Dancing is about how you look, not how you feel.
The best dancers are not those who feel great about themselves, but those who conform to a strict objective standard of how a certain dance should appear. White people and Asians are generally marginalized when they dance, not because they feel any less good but because they tend to look less good (more awkward).

Sex is not about how you look. Sex is about how you feel.
Some of the best-feeling sex may look something not unlike a rhumba of rattlesnakes slithering slickly against each other in a writhing, terrifying ball of slime and scales. Or like a passel of pigs rooting at their troughs to get at the last kernel of slop. Or like a rhumba of rattlesnakes swallowing a passel of pigs whole. Sex discards looks for feelings in a way that dancing could never understand.

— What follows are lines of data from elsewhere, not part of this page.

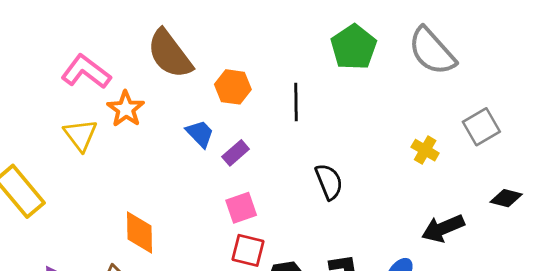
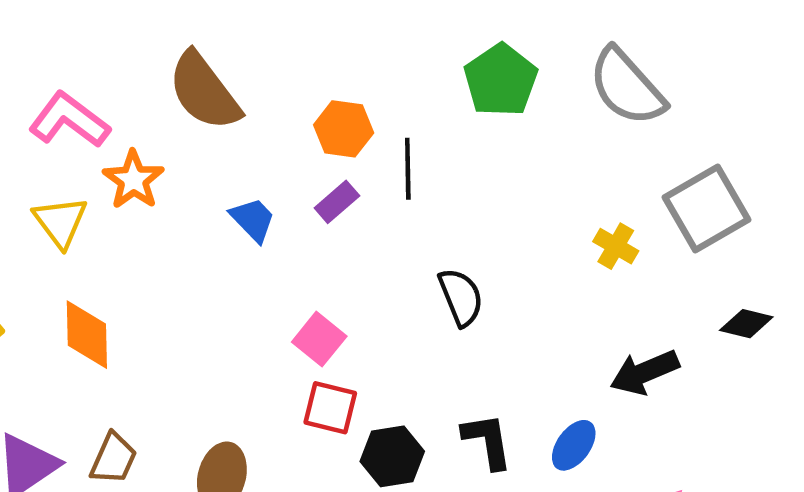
orange hexagon: (233, 87) -> (344, 129), moved
gray square: (481, 127) -> (706, 209), size x1.4
purple rectangle: (236, 153) -> (337, 202), moved
pink square: (241, 208) -> (319, 339), turned -32
orange diamond: (139, 232) -> (87, 335), moved

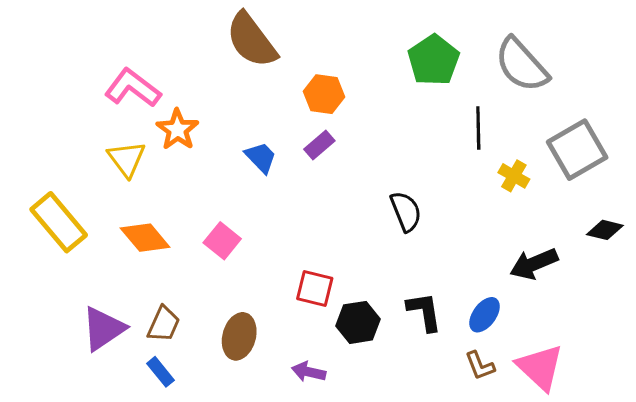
brown semicircle: (204, 91) -> (252, 40), moved
black line: (408, 169) -> (478, 128), moved
orange diamond: (87, 335) -> (145, 238), turned -39
pink square: (319, 339) -> (222, 241), moved

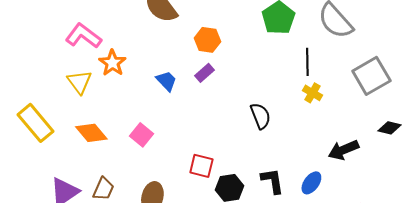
yellow cross: (514, 176) -> (312, 93), moved

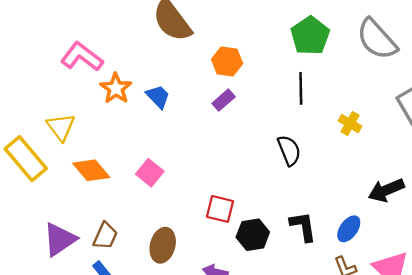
black line: (307, 62) -> (301, 88), moved
blue trapezoid: (166, 81) -> (158, 97), moved
yellow triangle: (79, 82) -> (61, 127), moved

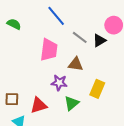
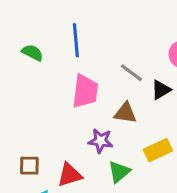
blue line: (56, 16) -> (76, 40), moved, turned 35
black triangle: (99, 41) -> (161, 90), moved
yellow rectangle: (97, 89) -> (158, 150), turned 42

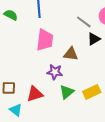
gray line: (132, 73) -> (84, 22), moved
yellow rectangle: (158, 150) -> (92, 92), moved

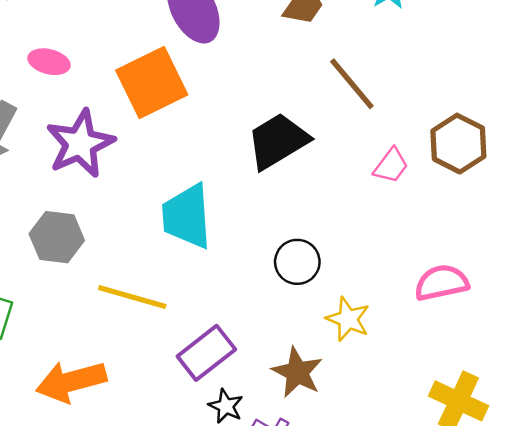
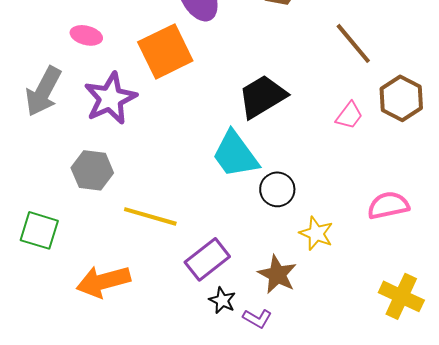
brown line: (352, 84) -> (353, 43), moved
cyan trapezoid: (187, 216) -> (235, 154), moved, turned -32

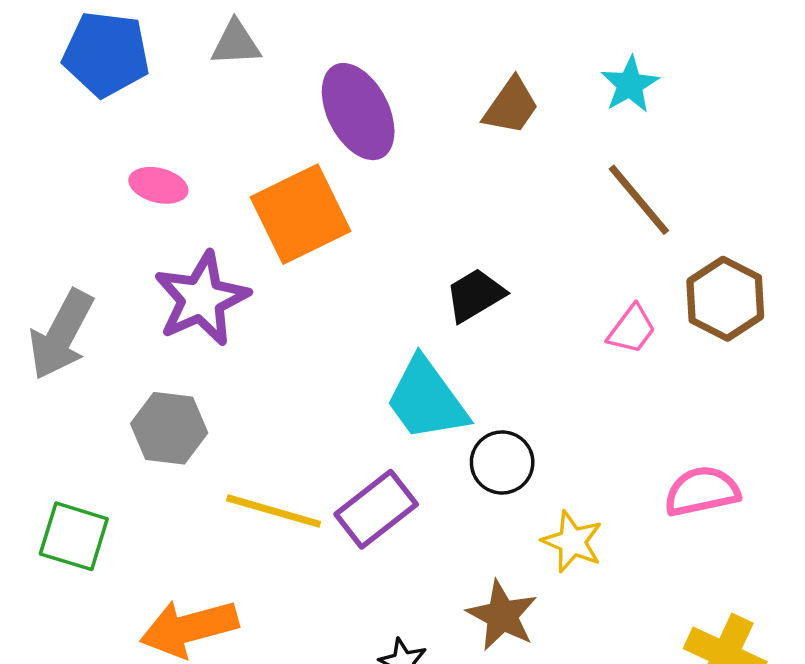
gray arrow: (43, 91) -> (61, 335), moved
black trapezoid: (262, 96) -> (475, 295), size x0.7
purple rectangle: (207, 259) -> (376, 509), moved

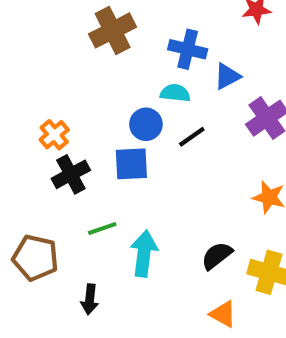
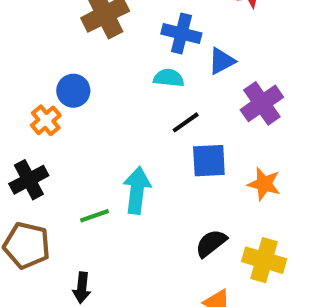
blue circle: (146, 124) -> (73, 91), moved
blue square: (131, 164) -> (209, 161), moved
black cross: (71, 174) -> (29, 180), moved
cyan arrow: (144, 254) -> (137, 190), moved

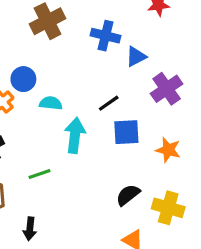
cyan semicircle: (169, 78) -> (51, 103), moved
cyan arrow: (137, 190) -> (75, 135), moved

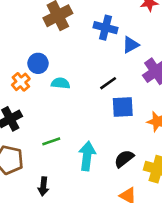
cyan arrow: (75, 135) -> (87, 156), moved

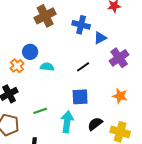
blue square: (123, 107) -> (80, 97), moved

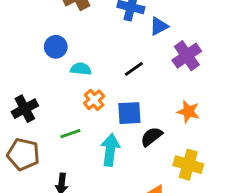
orange cross: (17, 66) -> (94, 100), moved
black semicircle: (95, 124) -> (151, 137), moved

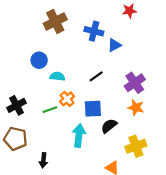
purple cross: (187, 56) -> (135, 83), moved
green line: (70, 134) -> (50, 110), moved
yellow cross: (188, 165) -> (136, 146), turned -36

Dancing that looks great is real.
Dancing that looks good is usually an indicator of an intense emotional/psychological connection between the partners.

Sex that looks great – and steamy and tantalizing and picture perfect – is usually fake.
The indicators of intense emotional/psychological connection between sexual partners have nothing to do with observing how they look together. Sexual connection may be intangible to any but the two (or more) people involved and can be all but undetectable to the outside world. Only you two can say for sure exactly how deeply connected you are. Sex finds the essence of its connection less in practiced-movements-performed-robotically-to-synchronous-perfection and more in the organic flow of actual connection.


Porn, on the other hand, is not about how you feel.
Porn is about how you look. Good dancers might not necessarily be very good in bed, but they make great porn stars.


PS: For the purposes of this article, don’t confuse dancing with grooving. Dancing involves steps and systems and choreographies and performances. Grooving just involves music for your body to interpret in the way it feels best, as well as, occasionally, alcohol. Grooving is not dancing at all. But grooving is a lot like sex.